Antibody Immobilization on Waveguides Using a Flow–Through System Shows Improved Listeria monocytogenes Detection in an Automated Fiber Optic Biosensor: RAPTOR™

Recent outbreaks of food borne illnesses continue to support the need for rapid and sensitive methods for detection of foodborne pathogens. A method for detecting Listeria monocytogenes in food samples was developed using an automated fiber-optic-based immunosensor, RAPTOR™. Detection of L. monocytogenes in phosphate buffered saline (PBS) was performed to evaluate both static and flow through antibody immobilization methods for capture antibodies in a sandwich assay. Subsequent detection in frankfurter samples was conducted using a flow through immobilization system.
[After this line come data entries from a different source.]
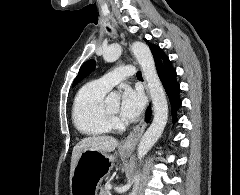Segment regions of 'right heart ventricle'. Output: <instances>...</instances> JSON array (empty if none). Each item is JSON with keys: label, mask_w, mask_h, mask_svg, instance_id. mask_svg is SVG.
Returning <instances> with one entry per match:
<instances>
[{"label": "right heart ventricle", "mask_w": 240, "mask_h": 195, "mask_svg": "<svg viewBox=\"0 0 240 195\" xmlns=\"http://www.w3.org/2000/svg\"><path fill=\"white\" fill-rule=\"evenodd\" d=\"M108 91L103 83L92 81L77 94L72 117L76 128L81 133L97 137L110 131L111 125L104 109Z\"/></svg>", "instance_id": "right-heart-ventricle-1"}]
</instances>
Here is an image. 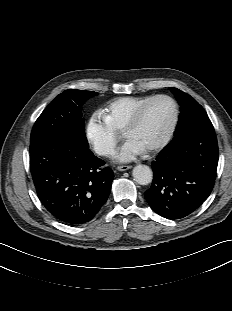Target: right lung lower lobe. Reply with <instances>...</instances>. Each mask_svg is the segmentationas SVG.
<instances>
[{
	"label": "right lung lower lobe",
	"mask_w": 232,
	"mask_h": 311,
	"mask_svg": "<svg viewBox=\"0 0 232 311\" xmlns=\"http://www.w3.org/2000/svg\"><path fill=\"white\" fill-rule=\"evenodd\" d=\"M103 165L88 148L66 136L30 143V169L38 197L66 224L92 220L106 202L114 176Z\"/></svg>",
	"instance_id": "98d812e1"
}]
</instances>
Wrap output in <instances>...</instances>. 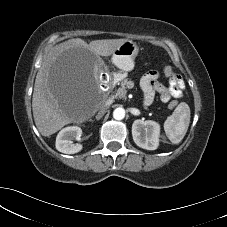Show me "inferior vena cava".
Listing matches in <instances>:
<instances>
[{
    "label": "inferior vena cava",
    "mask_w": 227,
    "mask_h": 227,
    "mask_svg": "<svg viewBox=\"0 0 227 227\" xmlns=\"http://www.w3.org/2000/svg\"><path fill=\"white\" fill-rule=\"evenodd\" d=\"M106 110H107L106 105H101L98 109V114L96 117L101 118L105 114Z\"/></svg>",
    "instance_id": "1"
}]
</instances>
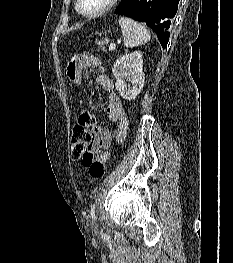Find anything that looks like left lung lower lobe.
I'll use <instances>...</instances> for the list:
<instances>
[{
	"label": "left lung lower lobe",
	"mask_w": 233,
	"mask_h": 263,
	"mask_svg": "<svg viewBox=\"0 0 233 263\" xmlns=\"http://www.w3.org/2000/svg\"><path fill=\"white\" fill-rule=\"evenodd\" d=\"M178 3L179 0H122L115 13L145 23L154 30L165 48L170 37L167 30L177 12Z\"/></svg>",
	"instance_id": "0a47b994"
}]
</instances>
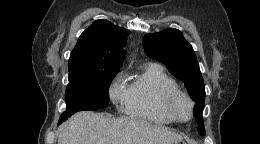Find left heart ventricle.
Instances as JSON below:
<instances>
[{
	"mask_svg": "<svg viewBox=\"0 0 260 144\" xmlns=\"http://www.w3.org/2000/svg\"><path fill=\"white\" fill-rule=\"evenodd\" d=\"M174 110L180 118L185 119L189 116V103L185 99L179 98L174 103Z\"/></svg>",
	"mask_w": 260,
	"mask_h": 144,
	"instance_id": "b2bd125f",
	"label": "left heart ventricle"
}]
</instances>
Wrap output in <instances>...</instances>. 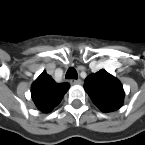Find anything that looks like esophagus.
I'll list each match as a JSON object with an SVG mask.
<instances>
[{
    "label": "esophagus",
    "mask_w": 145,
    "mask_h": 145,
    "mask_svg": "<svg viewBox=\"0 0 145 145\" xmlns=\"http://www.w3.org/2000/svg\"><path fill=\"white\" fill-rule=\"evenodd\" d=\"M71 84L77 85V84H82V80L81 79H72L70 80Z\"/></svg>",
    "instance_id": "obj_1"
}]
</instances>
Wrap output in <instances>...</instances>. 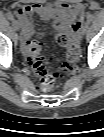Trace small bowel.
Here are the masks:
<instances>
[{
	"label": "small bowel",
	"mask_w": 104,
	"mask_h": 137,
	"mask_svg": "<svg viewBox=\"0 0 104 137\" xmlns=\"http://www.w3.org/2000/svg\"><path fill=\"white\" fill-rule=\"evenodd\" d=\"M83 11V5L79 3L70 5L62 2H48L18 7L16 16L21 28L22 51L27 52L30 39L34 35L32 17L35 14L43 20L51 21L53 28L77 36L83 19Z\"/></svg>",
	"instance_id": "small-bowel-1"
}]
</instances>
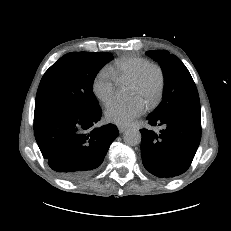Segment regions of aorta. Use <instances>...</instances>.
<instances>
[{
    "mask_svg": "<svg viewBox=\"0 0 231 231\" xmlns=\"http://www.w3.org/2000/svg\"><path fill=\"white\" fill-rule=\"evenodd\" d=\"M118 95L120 96L121 92H119ZM141 138V133L136 128H129L123 134V140L129 146L138 145L141 142Z\"/></svg>",
    "mask_w": 231,
    "mask_h": 231,
    "instance_id": "obj_1",
    "label": "aorta"
}]
</instances>
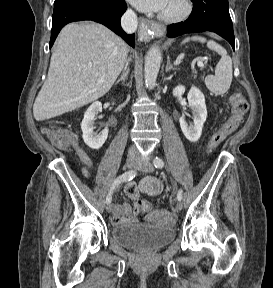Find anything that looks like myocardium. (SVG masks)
I'll return each mask as SVG.
<instances>
[{
	"label": "myocardium",
	"instance_id": "1",
	"mask_svg": "<svg viewBox=\"0 0 273 288\" xmlns=\"http://www.w3.org/2000/svg\"><path fill=\"white\" fill-rule=\"evenodd\" d=\"M182 3L183 9L181 12L173 15L160 13L159 19L167 23H177L187 19L193 11V2L192 0H182Z\"/></svg>",
	"mask_w": 273,
	"mask_h": 288
}]
</instances>
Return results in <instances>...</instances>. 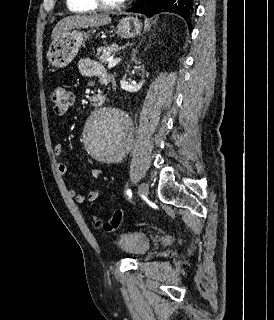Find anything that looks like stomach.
<instances>
[{
    "label": "stomach",
    "mask_w": 274,
    "mask_h": 320,
    "mask_svg": "<svg viewBox=\"0 0 274 320\" xmlns=\"http://www.w3.org/2000/svg\"><path fill=\"white\" fill-rule=\"evenodd\" d=\"M116 34L121 38H135L140 36L142 32V24L138 18L126 16L120 20L116 30ZM85 32L78 30H66L58 36L57 40L52 42L48 52V60L54 68H65L68 66L75 56H77L81 46H84V38H88Z\"/></svg>",
    "instance_id": "stomach-1"
}]
</instances>
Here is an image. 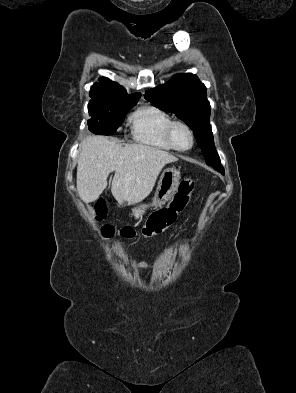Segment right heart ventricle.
Segmentation results:
<instances>
[{
    "mask_svg": "<svg viewBox=\"0 0 296 393\" xmlns=\"http://www.w3.org/2000/svg\"><path fill=\"white\" fill-rule=\"evenodd\" d=\"M131 120L132 136L137 142L162 150H174L166 135L173 119L165 110L143 106L132 114Z\"/></svg>",
    "mask_w": 296,
    "mask_h": 393,
    "instance_id": "obj_1",
    "label": "right heart ventricle"
}]
</instances>
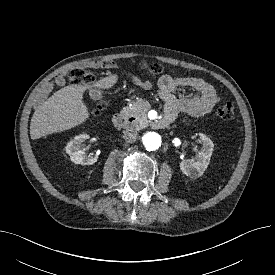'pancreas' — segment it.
<instances>
[{
  "instance_id": "1",
  "label": "pancreas",
  "mask_w": 275,
  "mask_h": 275,
  "mask_svg": "<svg viewBox=\"0 0 275 275\" xmlns=\"http://www.w3.org/2000/svg\"><path fill=\"white\" fill-rule=\"evenodd\" d=\"M151 109V105L148 101L143 99H138L131 106L124 108L121 114L126 117L135 118L136 122L141 126H146L148 120L146 113Z\"/></svg>"
}]
</instances>
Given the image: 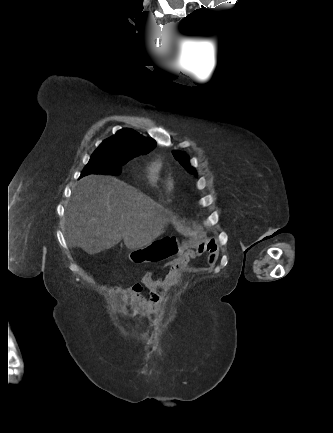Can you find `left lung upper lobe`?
<instances>
[{"mask_svg": "<svg viewBox=\"0 0 333 433\" xmlns=\"http://www.w3.org/2000/svg\"><path fill=\"white\" fill-rule=\"evenodd\" d=\"M173 155L185 167L188 172L197 175L196 171L190 166L189 158L187 157V155L179 151H174Z\"/></svg>", "mask_w": 333, "mask_h": 433, "instance_id": "left-lung-upper-lobe-1", "label": "left lung upper lobe"}]
</instances>
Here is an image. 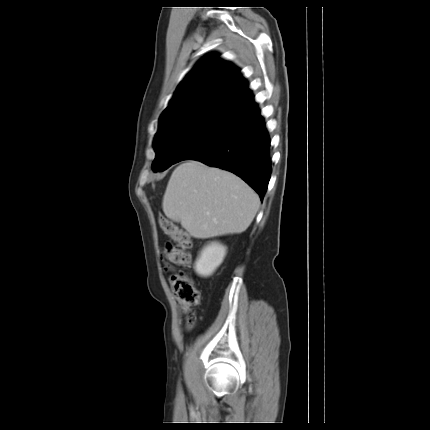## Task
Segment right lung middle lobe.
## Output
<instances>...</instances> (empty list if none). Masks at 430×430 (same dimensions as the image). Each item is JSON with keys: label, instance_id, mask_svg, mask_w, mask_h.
<instances>
[{"label": "right lung middle lobe", "instance_id": "1", "mask_svg": "<svg viewBox=\"0 0 430 430\" xmlns=\"http://www.w3.org/2000/svg\"><path fill=\"white\" fill-rule=\"evenodd\" d=\"M240 116L225 101L210 100L160 118L154 140V172L186 160L231 127Z\"/></svg>", "mask_w": 430, "mask_h": 430}]
</instances>
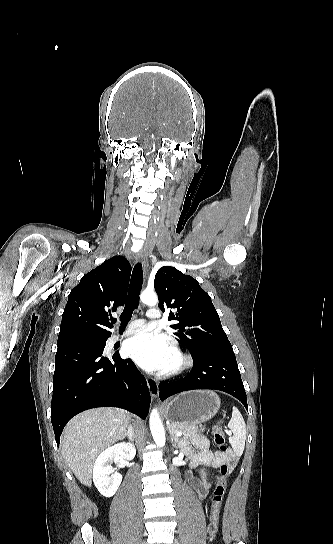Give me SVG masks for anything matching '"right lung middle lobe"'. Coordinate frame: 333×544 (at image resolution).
Returning <instances> with one entry per match:
<instances>
[{"label":"right lung middle lobe","instance_id":"obj_1","mask_svg":"<svg viewBox=\"0 0 333 544\" xmlns=\"http://www.w3.org/2000/svg\"><path fill=\"white\" fill-rule=\"evenodd\" d=\"M100 342H102V343L106 344V341H105V340H101Z\"/></svg>","mask_w":333,"mask_h":544}]
</instances>
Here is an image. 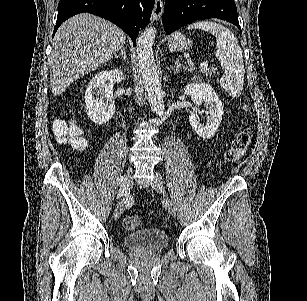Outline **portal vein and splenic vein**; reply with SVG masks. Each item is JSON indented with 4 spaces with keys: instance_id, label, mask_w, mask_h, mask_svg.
Wrapping results in <instances>:
<instances>
[{
    "instance_id": "1",
    "label": "portal vein and splenic vein",
    "mask_w": 307,
    "mask_h": 301,
    "mask_svg": "<svg viewBox=\"0 0 307 301\" xmlns=\"http://www.w3.org/2000/svg\"><path fill=\"white\" fill-rule=\"evenodd\" d=\"M200 70L203 72V70H208V62L205 60V62H200Z\"/></svg>"
}]
</instances>
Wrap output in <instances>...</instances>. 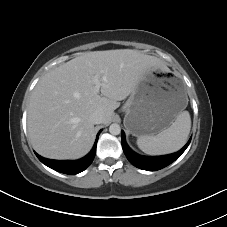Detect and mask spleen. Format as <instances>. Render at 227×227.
Listing matches in <instances>:
<instances>
[{"instance_id":"1","label":"spleen","mask_w":227,"mask_h":227,"mask_svg":"<svg viewBox=\"0 0 227 227\" xmlns=\"http://www.w3.org/2000/svg\"><path fill=\"white\" fill-rule=\"evenodd\" d=\"M191 118L188 111L180 112L175 121L167 129L155 136H140L138 147L150 155H164L181 149L188 138Z\"/></svg>"}]
</instances>
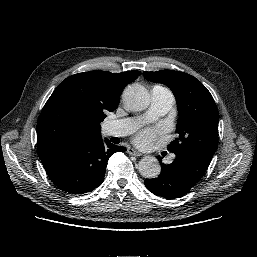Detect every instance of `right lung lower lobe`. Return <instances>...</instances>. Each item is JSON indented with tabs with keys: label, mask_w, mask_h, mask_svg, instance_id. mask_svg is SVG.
<instances>
[{
	"label": "right lung lower lobe",
	"mask_w": 257,
	"mask_h": 257,
	"mask_svg": "<svg viewBox=\"0 0 257 257\" xmlns=\"http://www.w3.org/2000/svg\"><path fill=\"white\" fill-rule=\"evenodd\" d=\"M125 150V147L115 146L108 139L99 138L61 146L40 159L59 189L82 194L102 184L109 157Z\"/></svg>",
	"instance_id": "98d812e1"
}]
</instances>
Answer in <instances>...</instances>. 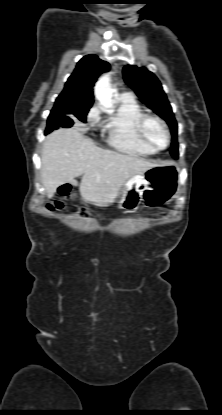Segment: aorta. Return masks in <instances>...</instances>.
<instances>
[{
  "mask_svg": "<svg viewBox=\"0 0 222 415\" xmlns=\"http://www.w3.org/2000/svg\"><path fill=\"white\" fill-rule=\"evenodd\" d=\"M113 89L109 74L102 75L95 85V97L99 101L101 108L105 111L113 107L112 104Z\"/></svg>",
  "mask_w": 222,
  "mask_h": 415,
  "instance_id": "762f6f07",
  "label": "aorta"
}]
</instances>
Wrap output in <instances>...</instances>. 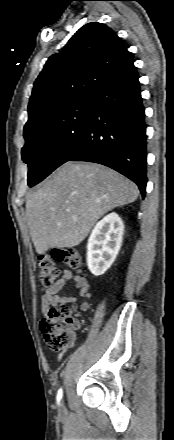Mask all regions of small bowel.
Here are the masks:
<instances>
[{
    "instance_id": "1",
    "label": "small bowel",
    "mask_w": 174,
    "mask_h": 440,
    "mask_svg": "<svg viewBox=\"0 0 174 440\" xmlns=\"http://www.w3.org/2000/svg\"><path fill=\"white\" fill-rule=\"evenodd\" d=\"M69 281H72L75 284L79 295L86 298L80 303V310L87 311L89 309L90 303L88 298L90 297V284L88 280L83 276L73 274L69 269H64L62 276L59 279H57L51 286L43 287L40 290L41 310L44 316L47 315L50 309H58L76 303V296L60 295V292L65 289Z\"/></svg>"
}]
</instances>
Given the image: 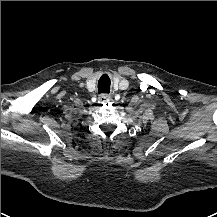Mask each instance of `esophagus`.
I'll use <instances>...</instances> for the list:
<instances>
[{
    "label": "esophagus",
    "mask_w": 217,
    "mask_h": 217,
    "mask_svg": "<svg viewBox=\"0 0 217 217\" xmlns=\"http://www.w3.org/2000/svg\"><path fill=\"white\" fill-rule=\"evenodd\" d=\"M111 101V97L109 96V95H107V94H104V95H101L100 97H99V102L100 103H107V102H110Z\"/></svg>",
    "instance_id": "esophagus-1"
}]
</instances>
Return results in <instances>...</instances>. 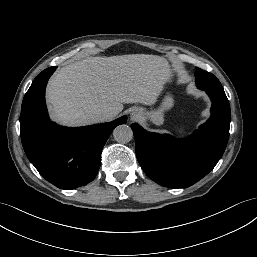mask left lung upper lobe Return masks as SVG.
I'll return each instance as SVG.
<instances>
[{"label": "left lung upper lobe", "mask_w": 257, "mask_h": 257, "mask_svg": "<svg viewBox=\"0 0 257 257\" xmlns=\"http://www.w3.org/2000/svg\"><path fill=\"white\" fill-rule=\"evenodd\" d=\"M195 76L198 88L211 91H224L221 83L213 74L196 68Z\"/></svg>", "instance_id": "1"}]
</instances>
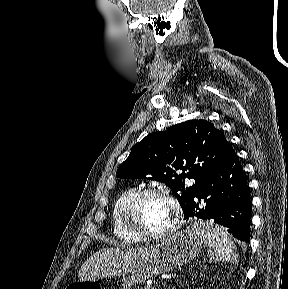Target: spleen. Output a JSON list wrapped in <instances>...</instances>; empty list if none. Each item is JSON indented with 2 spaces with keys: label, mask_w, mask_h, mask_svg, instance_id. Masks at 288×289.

A two stage blocking using biotinylated bovine serum albumin (b-BSA) and BSA was effectively employed to reduce the non-specific binding. The sandwich assay using static or flow through mode of antibody immobilization could detect 1×10(3) cfu/ml in PBS. However, the effective disassociation constant K(d) and the binding valences for static modes of antibody immobilization in spiked PBS samples was 4×10(5)cfu/ml and 4.9 as compared to 7×10(4) cfu/ml and 3.9 for flow through method of antibody immobilization. Thus the sensitive flow-through immobilization method was used to test food samples, which could detect 5×10(5)cfu/ml of L. monocytogenes in frankfurter sample. The responses at the lowest detectable cell numbers in the frankfurter samples was 92.5 ± 14.6 pA for L. monocytogenes to comparative responses of 27.9 ± 12.2 and 31 ± 14.04 pA obtained from Enterococcus faecalis and Lactobacillus rhamnosus (control species), respectively. The effective K(d) and binding valency from spiked frankfurter samples was 4.8×10(5) cfu/ml and 3.1, thus showing highly sensitive detection can be achieved using the RAPTOR™ biosensor even in the presence of other bacterial species in the matrix.